» Provided data:
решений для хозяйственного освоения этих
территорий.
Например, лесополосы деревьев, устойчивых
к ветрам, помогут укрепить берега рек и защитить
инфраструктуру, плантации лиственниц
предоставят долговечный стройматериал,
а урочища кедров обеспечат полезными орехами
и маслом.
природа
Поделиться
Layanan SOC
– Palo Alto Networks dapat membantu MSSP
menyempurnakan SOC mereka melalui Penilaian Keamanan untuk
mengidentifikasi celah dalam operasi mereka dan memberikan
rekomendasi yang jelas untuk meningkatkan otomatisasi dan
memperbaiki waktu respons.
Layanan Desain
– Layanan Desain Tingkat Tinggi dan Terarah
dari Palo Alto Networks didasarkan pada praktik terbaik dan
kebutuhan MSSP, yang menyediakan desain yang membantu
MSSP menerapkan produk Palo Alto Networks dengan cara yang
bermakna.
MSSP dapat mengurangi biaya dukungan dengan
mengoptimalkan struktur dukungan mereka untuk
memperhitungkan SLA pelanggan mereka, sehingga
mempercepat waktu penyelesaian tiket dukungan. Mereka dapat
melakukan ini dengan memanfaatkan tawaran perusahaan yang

---

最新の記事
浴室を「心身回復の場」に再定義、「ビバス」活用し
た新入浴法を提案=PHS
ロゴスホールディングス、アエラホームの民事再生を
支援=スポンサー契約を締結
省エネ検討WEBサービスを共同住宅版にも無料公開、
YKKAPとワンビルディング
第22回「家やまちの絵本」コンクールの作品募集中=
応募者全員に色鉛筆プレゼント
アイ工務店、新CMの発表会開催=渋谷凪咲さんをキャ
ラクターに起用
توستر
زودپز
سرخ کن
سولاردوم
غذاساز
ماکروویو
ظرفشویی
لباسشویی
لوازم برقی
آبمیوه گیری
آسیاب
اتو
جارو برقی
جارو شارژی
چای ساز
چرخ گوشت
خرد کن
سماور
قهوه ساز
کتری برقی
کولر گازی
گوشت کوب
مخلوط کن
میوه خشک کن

==

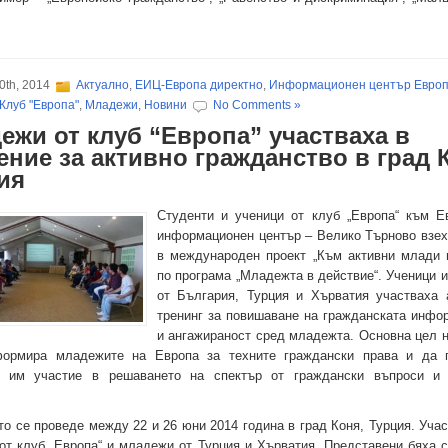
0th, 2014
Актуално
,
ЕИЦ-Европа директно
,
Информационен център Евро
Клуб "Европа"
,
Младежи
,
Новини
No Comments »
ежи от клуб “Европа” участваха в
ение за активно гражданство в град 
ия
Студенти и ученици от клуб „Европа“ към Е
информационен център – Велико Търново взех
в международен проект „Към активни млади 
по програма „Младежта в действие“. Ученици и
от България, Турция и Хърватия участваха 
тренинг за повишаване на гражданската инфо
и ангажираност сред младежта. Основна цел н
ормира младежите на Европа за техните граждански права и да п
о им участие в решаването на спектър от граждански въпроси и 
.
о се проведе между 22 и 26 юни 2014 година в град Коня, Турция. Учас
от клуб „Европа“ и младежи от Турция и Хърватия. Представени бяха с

» Problem requirements: From the entries above, return exactly the line containing "решений для хозяйственного освоения этих", the line containing "melakukan ini dengan", and all lines between, and nothing else.

» Solution to the problem:
решений для хозяйственного освоения этих
территорий.
Например, лесополосы деревьев, устойчивых
к ветрам, помогут укрепить берега рек и защитить
инфраструктуру, плантации лиственниц
предоставят долговечный стройматериал,
а урочища кедров обеспечат полезными орехами
и маслом.
природа
Поделиться
Layanan SOC
– Palo Alto Networks dapat membantu MSSP
menyempurnakan SOC mereka melalui Penilaian Keamanan untuk
mengidentifikasi celah dalam operasi mereka dan memberikan
rekomendasi yang jelas untuk meningkatkan otomatisasi dan
memperbaiki waktu respons.
Layanan Desain
– Layanan Desain Tingkat Tinggi dan Terarah
dari Palo Alto Networks didasarkan pada praktik terbaik dan
kebutuhan MSSP, yang menyediakan desain yang membantu
MSSP menerapkan produk Palo Alto Networks dengan cara yang
bermakna.
MSSP dapat mengurangi biaya dukungan dengan
mengoptimalkan struktur dukungan mereka untuk
memperhitungkan SLA pelanggan mereka, sehingga
mempercepat waktu penyelesaian tiket dukungan. Mereka dapat
melakukan ini dengan memanfaatkan tawaran perusahaan yang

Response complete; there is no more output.